[poppler] something like an "image_list" API for cpp frontend

Fri Oct 5 21:01:40 UTC 2018

El dilluns, 2 d’abril de 2018, a les 10:22:51 CEST, suzuki toshiya va escriure:
> Hi,

Hi 6 months later :/

> 
> Now I'm thinking about the possibility to add "image_list"
> API, which is similar to text_list API of cpp frontend,
> giving the list of the structures including the rectangle
> and the pointer to the image data stream.
> 
> The easiest idea would be the incorporation of ImageOutputDev
> into cpp frontend. However, there is a known issue in
> ImageOutputDev; the images drawn by tiling operations are
> not counted.
> 
> https://bugs.freedesktop.org/show_bug.cgi?id=91734
> 
> I should emphasize this is not so marginal case. When I
> make a PDF from a HTML with many small images, via Firefox
> on GNU/Linux, often the resulted PDF draw the images by
> the titling operation, although the images never repeated X-o.

You mean the images are in the pdf as a tile repeat of 1?
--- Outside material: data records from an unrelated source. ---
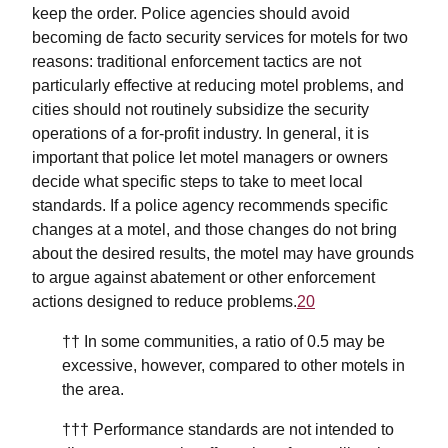
keep the order. Police agencies should avoid
becoming de facto security services for motels for two
reasons: traditional enforcement tactics are not
particularly effective at reducing motel problems, and
cities should not routinely subsidize the security
operations of a for-profit industry. In general, it is
important that police let motel managers or owners
decide what specific steps to take to meet local
standards. If a police agency recommends specific
changes at a motel, and those changes do not bring
about the desired results, the motel may have grounds
to argue against abatement or other enforcement
actions designed to reduce problems.
20
†† In some communities, a ratio of 0.5 may be
excessive, however, compared to other motels in
the area.
††† Performance standards are not intended to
> I'm not sure whether the fix in above bugzilla is right or
> not (it seems that nobody reviews the quick fix patch), but
> this fix just enables to list (with original metrics), and
> extract the image data - the metrics in drawn result is not
> available. So it is not the perfect solution to discuss the
> "image_list" API.
> 
> there would be a rationale for the original author to
> write such simple patch. The tiling operations are executed
> as:
> 
> 1) create new output (e.g. splash bitmap, cairo surface,
> etc) to draw a single image as a pattern
> 
> 2) transfer the drawn image to original output
> 
> to calculate the positions & metrics in the resulted image,
> the chain of the temporal output should be kept.
> 
> The difficulty to handle the images drawn by tiling would
> be:
> 
> * it is not easy to count how many times the image are
> repeated.
> 
> * to obtain the position & metrics, the chain of tiling
> operation should be preserved. we cannot assume the
> rendering of the image for the title do not invoke yet
> another tiling operation.
> 
> Thinking about the alternative, the possibility would be
> parsing SVG (or XML, or CairoScript) generated by
> CairoOutputDev. It seems that SVG generated by Cairo has
> a flat structure (no grouped coordinate transform), all
> position & metric informations could be retrieved by
> the neighborhood XML elements.
> 
> However, there are 3 concerns.
> 
> --
> 
> a) nobody guarantees the forward compatibility about the
> flat structure of SVG (or CairoScript, XML surface).
> 
> b) poppler has no dependency with XML parsing library,
> except of the case that fontconfig depending libexpat.
> 
> c) tiling onto SVG or XML surface can cause some
> rasterization.
> 
> when I convert pattern-tiling example at
> 
> https://developer.mozilla.org/en-US/docs/Web/SVG/Tutorial/Patterns
> 
> onto PDF by librsvg, it includes no raster data
> (pattern.pdf.xz), but if I revert it from PDF to SVG
> by pdftocairo (pattern.re.svgz), the result includes
> the raster data X-o.
> 
> therefore, there is a possibility that inexisting images
> are counted in this method.
> 
> --
> 
> So, what is the right way? 

I'd say keep ignoring tiles for the time being, and if you find lots of cases where a tile is "wrongly" used, ask the people that generate it to "fix" the pdf, since obviously it's not what they wanted.

> if it is not the time to put "image_list" into cpp frontend

It is ok, actually i know someone else that wanted to do that.

> , is it acceptable to add similar features to pdftimage or pdftocairo?

pdftoppm and pdftocairo have a different purpose, they just render a given page, what would you do with tiled images for them?

Cheers,
  Albert

> 
> Regards,
> mpsuzuki
>